Et si tout le monde, tous les Tchèques étaient parti à l'étranger ? Que deviendrait la Bohême ? Quelqu'un doit bien rester à la maison.

L'église de Rozmital
A 23 ans, Jakub Jan Ryba s'installe à Rozmital, une petite ville pittoresque, non loin de Prague. Il travaille, nous l'avons déjà dit, comme instituteur, ce qui, à la fin du 18e siècle, n'était pas facile du tout. Bien que la scolarité soit obligatoire de 6 à 12 ans, à la campagne, l'école est perçue comme une institution inutile. Les élèves sont désobéissants, ils n'ont aucun respect du maître, car leurs parents, eux, n'en ont pas non plus. En plus, les frais de scolarité que beaucoup de familles refusent de payer, sont, à l'époque, le seul revenu de l'instituteur. L'école est très pauvre : en hiver, les enfants doivent y apporter du bois pour chauffer. Quand il n'y a pas de bois, les cours n'ont pas lieu. Le bâtiment de l'école nécessite des réparations, mais personne ne s'en occupe.

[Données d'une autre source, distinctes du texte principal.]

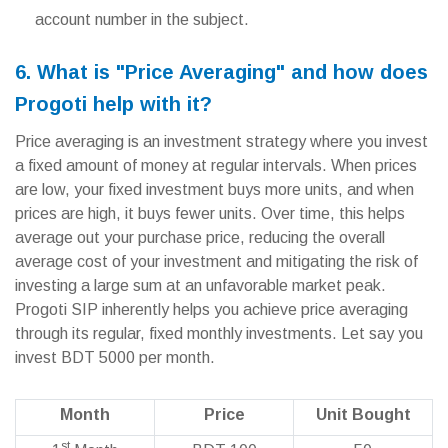
account number in the subject.
6. What is "Price Averaging" and how does
Progoti help with it?
Price averaging is an investment strategy where you invest
a fixed amount of money at regular intervals. When prices
are low, your fixed investment buys more units, and when
prices are high, it buys fewer units. Over time, this helps
average out your purchase price, reducing the overall
average cost of your investment and mitigating the risk of
investing a large sum at an unfavorable market peak.
Progoti SIP inherently helps you achieve price averaging
through its regular, fixed monthly investments. Let say you
invest BDT 5000 per month.
Month
Price
Unit Bought
st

Au lieu de se résigner, Jakub Jan Ryba se plonge complètement dans le travail avec les enfants. Il leur fait découvrir la musique, insiste pour qu'ils parlent bien l'allemand, il leur apprend aussi à travailler dans le jardin, à s'occuper des animaux et même à coudre et à tricoter. Toute sa vie est marquée par une lutte perpétuelle, difficile et épuisante contre les hommes bornés et orgueilleux. Les autorités locales ne l'aiment pas, car il ne cesse de se plaindre des mauvaises conditions, dans lesquelles il est obligé d'enseigner. Et puis, le maître d'école novateur est la bête noire du curé. Pour le jeune Ryba, l'école est aussi importante que l'Eglise, ce que le curé n'accepte absolument pas. Tout cela, Jakub Jan Ryba nous le raconte dans son journal. Et sa vie personnelle ? Ryba et son épouse Anna ont treize enfants, mais seulement sept d'entre eux atteignent l'âge adulte. Son fils aîné, par exemple, devient médecin ophtalmologiste et doyen de la faculté de médecine, à Prague. Nourrir une famille aussi nombreuse est, pour le maître d'école pauvre, épuisant. Dans les moments les plus difficiles, Ryba se réfugie dans la musique qui est sa passion, sa raison d'être.

Pendant sa courte vie, Jakub Jan Ryba a créé près de 1500 compositions : concerts, symphonies, menuets, pastorales et... messes. C'est en 1796 que sa Messe de Noël tchèque, la plus populaire, voit le jour. Elle est présentée, pour la première fois, à l'église de Rozmital : Ryba joue de l'orgue et les gens du village chantent. D'ailleurs, ils avaient des voix très aiguës, ce qui pose, aujourd'hui, pas mal de problèmes aux interprètes, surtout aux amateurs. Au fil des siècles, les musiciens tchèques, connus ou pas, ont composé des dizaines de messes de Noël. Elles sont tombées dans l'oubli, alors que celle de Jakub Jan Ryba a survécu et, même au IIIe millénaire, elle a encore un succès fou. Qu'est-ce qui fait son charme particulier ? Sa simplicité, sa poésie... Depuis toujours, elle a été beaucoup plus proche du coeur des Tchèques que les messes latines, car le sujet biblique y est traité « à la tchèque »... On y chante, par exemple :

Et toi, Ferda, cours au-delà du bois,

réveille toute la région de là-bas,

et toi, Janek, va dans la montagne

réveille, assemble ses habitants !

(...) Qui portera les cadeaux ?

Tomek les transportera.

Et puis, il y a sa musique, fascinante et émouvante, inspirée de chants et de danses populaires... Jakub Jan Ryba, auteur de la Messe de Noël tchèque, oeuvre qui dégage la joie de vivre, s'est suicidé, à l'âge de 50 ans, dans une forêt, près de Rozmital. Un monument en pierres y a été élevé, pour rappeler la fin tragique de cet homme remarquable. Mais à Rozmital, Jakub Jan Ryba est toujours présent : ses admirateurs ont fondé le Musée Ryba et, tous les ans, le 24 décembre, sa Messe de Noël est chantée à la petite église du village. L'orgue de l'époque, récemment restauré, fonctionne toujours très bien.

Si Jakub Jan Ryba rêvait de voyager, sa musique l'a fait à sa place. Traduite en plusieurs langues, la Messe de Noël tchèque est connue, aimée et jouée dans le monde entier. Ecoutons, à la fin de cette émission spéciale, encore un extrait de la Messe, interprétée par les jeunes du lycée pragois Evropska. C'est devenu une tradition : chaque année, les étudiants en terminale, option musique, la présentent dans des églises pragoises, devant leurs professeurs, parents et amis.